Interestingly Nukeproof bring a new geometry figure to the chart of the Mega V4 is based around the saddle offset for each size with the aim to achieve similar seat tube angles for each rider based on the average saddle height for riders on each frame size. Because of this, the bike gets steeper seat tube angles across the size range. Think of it like this; the saddle position gets higher and consequently, the effective seat tube angle gets slacker for riders that are taller, Nukeproof has thought about what saddle height a rider might have on a given bike and then designed the frame do the 'saddle offset' that you see below stays consistent throughout the range. The result is steeper seat angles across the board, but especially on the bigger sizes to optimise weight distribution for larger riders, they won't find themselves positioned towards the rear axel when seated which is inefficient when pedalling. Some other brands do a similar thing but it's interesting to see it called Saddle Offset and to see it on bikes at this price point.
As for the numbers themselves, the 275 frames get a 480mm reach (on a large), with a 64° head angle, 435mm chainstays, and a 78° effective seat tube angle, on a large. The geometry does change with bigger wheels, the 290s get a 475mm reach (on a large), with a 64° head angle, 78° effective seat tube angle, and slightly longer 440mm chainstays.
Along with the updated geometry and fancy frame tricks, a lot of thought has gone into the new bikes' suspension platform. As before, the Mega V4 uses a 4-bar horst link set up with the recognisable swing link, which for this iteration, has been better integrated with the frame.
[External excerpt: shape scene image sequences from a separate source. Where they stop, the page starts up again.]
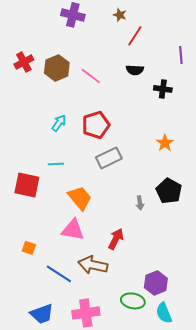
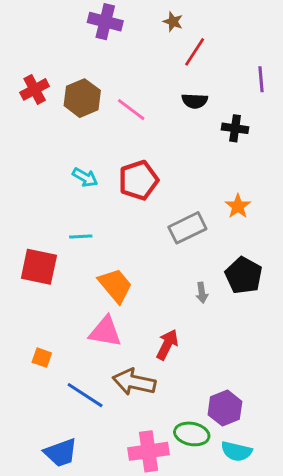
cyan arrow: (59, 123) -> (85, 177), turned 84
gray rectangle: (109, 158) -> (187, 228), moved
pink cross: (86, 313) -> (149, 451), moved
cyan semicircle: (164, 313) -> (236, 451), turned -55

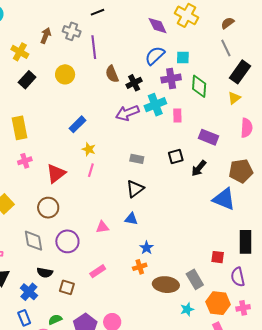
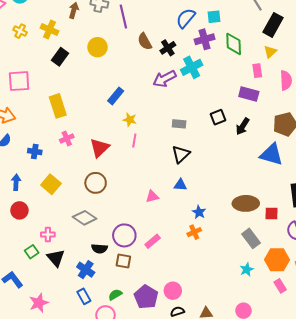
pink rectangle: (177, 115) -> (257, 71), moved
gray diamond: (33, 241) -> (85, 218), turned -40
purple circle: (67, 241) -> (124, 235), moved
brown ellipse: (166, 285) -> (246, 203), moved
It's designed to be more supple off the top while remaining supportive and progressive through the rest of the travel. The usable SAG range has been widened too, so riders can tailor the suspension better.
Nukeproof has reduced the overall progression from SAG to increase tuneability and as heightened the leverage ratio to improve sensitivity. The leverage ratio has less of a regressive start which improves breakaway movement and small bump compliance. There's stronger midstroke support for more supportive cornering and the end stroke leverage.
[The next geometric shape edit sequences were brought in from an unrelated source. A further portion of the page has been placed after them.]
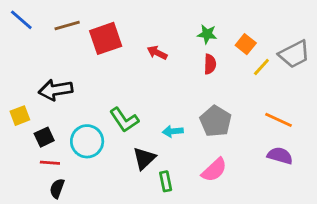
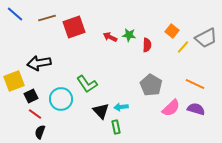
green star: (207, 34) -> (129, 35), moved
yellow square: (20, 116) -> (14, 81), size x1.5
cyan arrow: (173, 131) -> (121, 107), moved
black triangle: (144, 158) -> (101, 111), turned -30
red line: (50, 163) -> (35, 114), turned 32
pink semicircle: (214, 170) -> (171, 108), moved

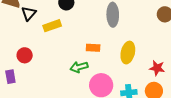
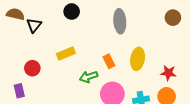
yellow rectangle: (52, 26) -> (66, 54), moved
orange rectangle: (93, 48) -> (109, 61), moved, turned 64

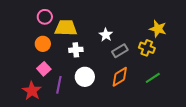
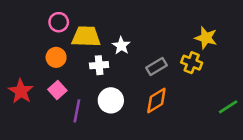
white star: (106, 35) -> (121, 46), moved
green line: (153, 78) -> (228, 107), moved
red star: (32, 91) -> (21, 91), moved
In the Nukeproof Mega V4 range are two new frames (the 275 and 290) with four build options. At the high end, you get a carbon frame, a 170mm RockShox ZEB Ultimate Charger 2.1 RC2 fork with Mavic Deemax Pro Sam Hill hoops, and SRAM Code RSC brakes. Driving the bike is a drivetrain from SRAM and the Xo1 Eagle 12-speed set up.
At the budget end, you get an alloy frame with a RockShox Yari with a Motion Control RC damper, Sun Ringle Duroc wheels, and a Shimano Deore 12-speed drivetrain. It also gets brakes from Shimano in the form of the Deore M6120 4 pot brakes.
The Nukeproof Mega V4 comes in five sizes from S right up to XXL. Prices for the Mega V4 start at £1,800 for the alloy frame only build and go up to £5,500 for the 275 and 290 RS models.